Which is the inference time?

median GPU compute time.

-> Can you tell me about your environment? I still get an error with trt8.4. I used the offcial docker images, maybe it's due to cuda version.

--best means enable FP16 and INT8, without this is running in FP32, TRT 8.2

[10/11/2022-16:29:05] [I] GPU Compute Time: min = 3.6731 ms, max = 3.76428 ms, mean = 3.72586 ms, median = 3.73242 ms, percentile(99%) = 3.7489 ms
trtexec --onnx=/zeroz/temp/2377/0903_p28_t3_seg_simp.onnx --verbose --best

TRT 8.4

[10/11/2022-16:37:47] [I] GPU Compute Time: min = 3.47852 ms, max = 3.57684 ms, mean = 3.51626 ms, median = 3.52051 ms, percentile(99%) = 3.54614 ms
&&&& PASSED TensorRT.trtexec [TensorRT v8402] # trtexec --onnx=/zeroz/temp/2377/0903_p28_t3_seg_simp.onnx --verbose --best

Looks like no regression in TRT 8.4.

ywfwyht commented 2 years ago

I also suspect it's due to the cuda version, TensorRT Version: 8.4.3.1 CUDA Version: 11.6 CUDNN Version: 8.4 NVIDIA Driver Version: 515. Looks like no problem.

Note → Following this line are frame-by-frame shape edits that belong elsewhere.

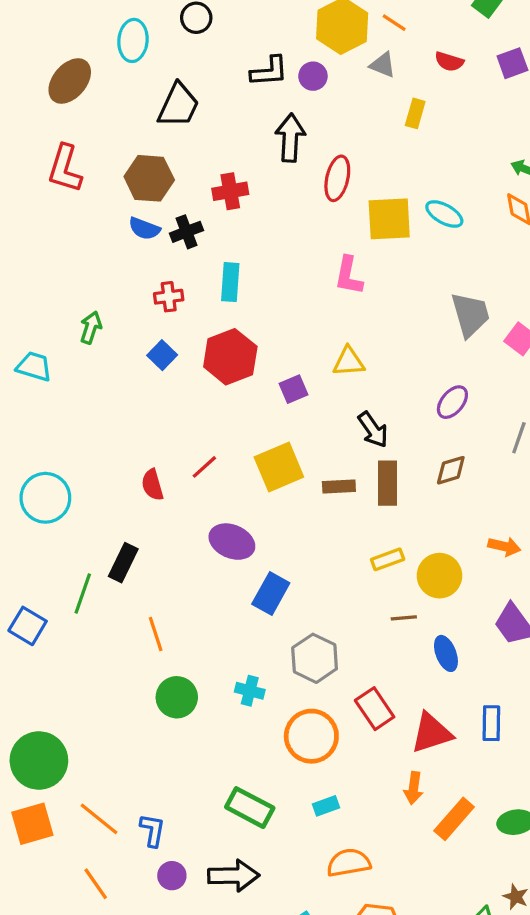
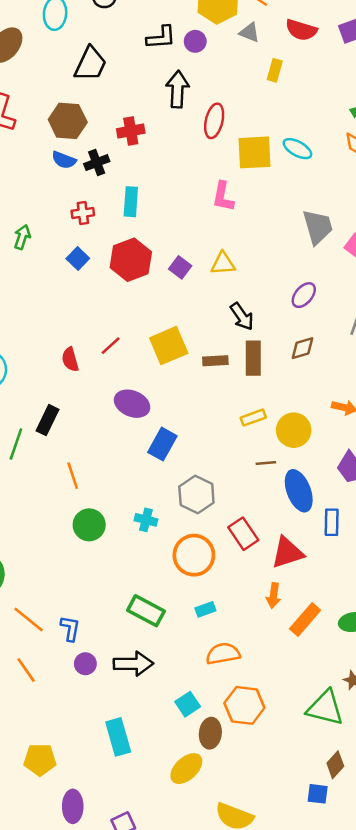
red semicircle: (449, 62) -> (301, 30), size x1.4
purple square: (294, 389) -> (180, 267), moved, turned -30
blue ellipse: (446, 653) -> (299, 491), size x1.5
blue rectangle: (491, 723) -> (332, 522), moved

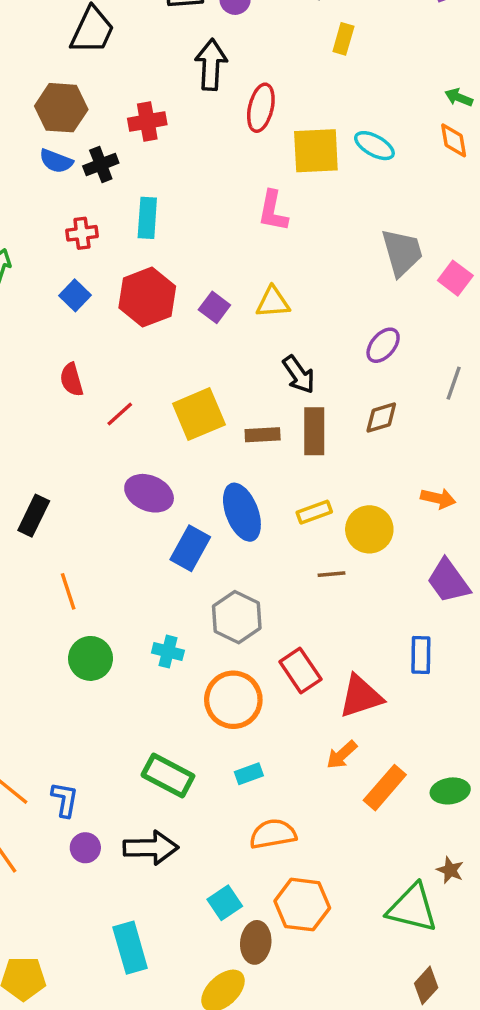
red semicircle: (70, 359) -> (72, 380), moved
blue ellipse: (299, 491) -> (242, 512), moved
orange arrow: (273, 596) -> (342, 755), turned 40

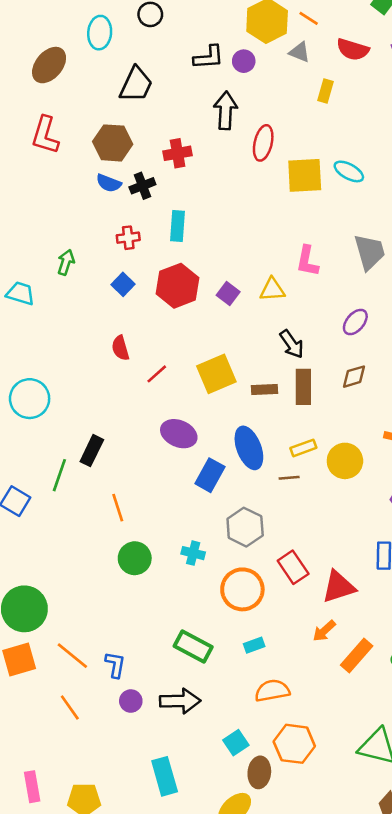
pink L-shape: (273, 211) -> (307, 261), moved
brown line: (331, 574) -> (289, 478), moved

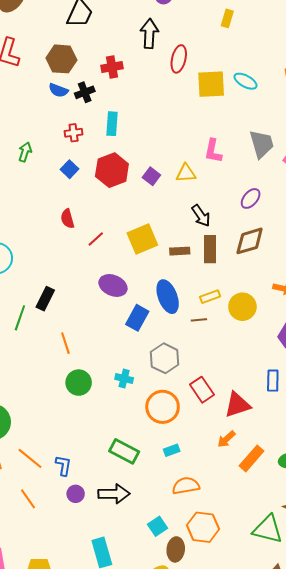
brown diamond: (354, 377) -> (250, 241), size x1.5

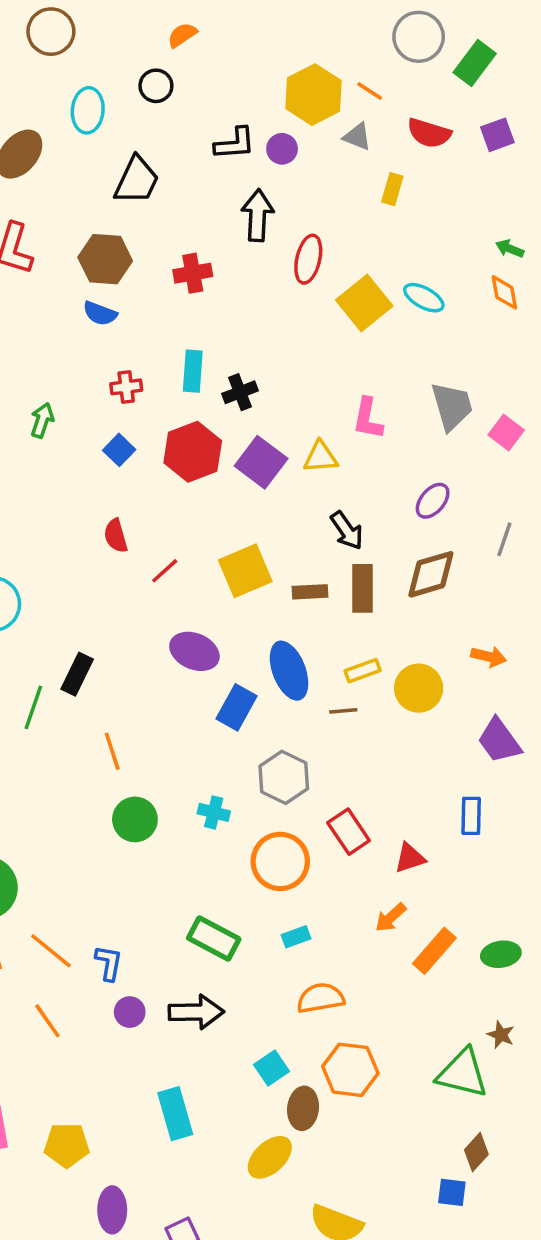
yellow square: (211, 84) -> (364, 303), turned -36
black cross: (85, 92) -> (240, 392), moved
purple square: (151, 176) -> (261, 462), size x1.6
red triangle: (237, 405) -> (410, 858), size x0.7

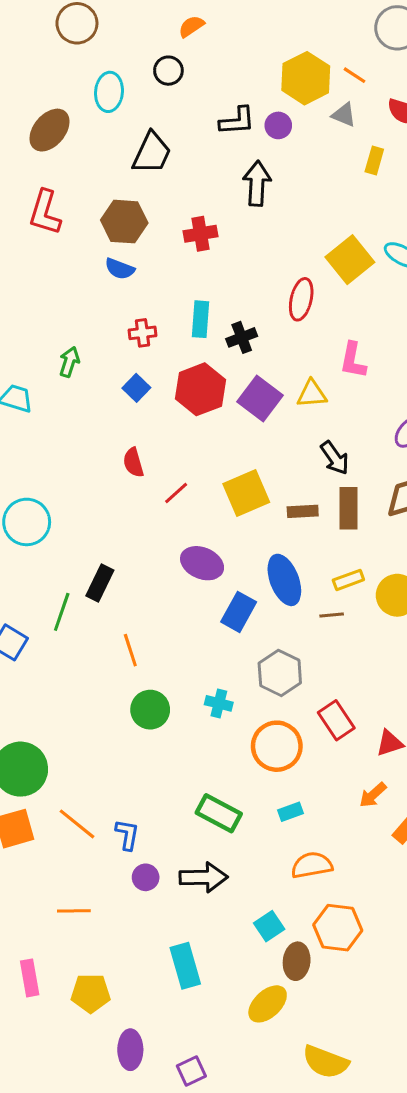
red ellipse: (308, 259) -> (301, 299), moved
orange line: (47, 1021) -> (74, 911), moved, turned -56

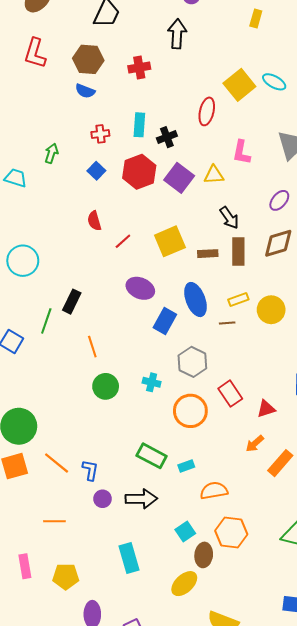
cyan rectangle: (290, 812) -> (186, 466), moved

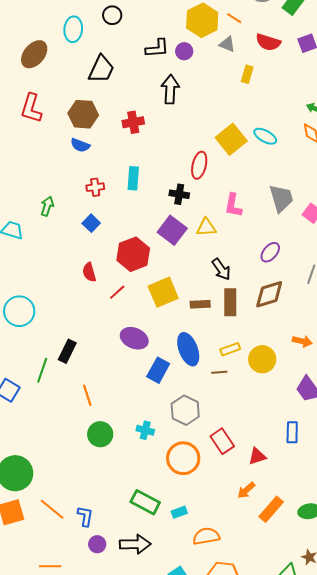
black cross: (167, 137) -> (179, 194), moved, turned 30
red hexagon: (139, 172) -> (133, 254), moved

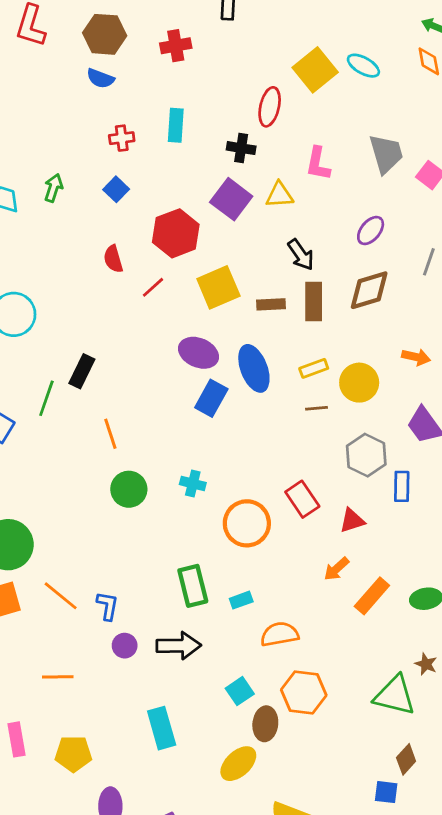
green arrow: (47, 206) -> (54, 188), moved
purple ellipse: (134, 338) -> (199, 353), moved
brown line: (219, 372) -> (317, 408), moved
gray hexagon: (185, 410) -> (366, 455), moved
green rectangle: (145, 502) -> (193, 586), turned 48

ywfwyht commented 2 years ago

@zerollzeng How do I write inference code? I refer to this, right? https://github.com/NVIDIA/TensorRT/blob/main/samples/python/yolov3_onnx/onnx_to_tensorrt.py

zerollzeng commented 2 years ago

Should work. please also refer to the python api doc.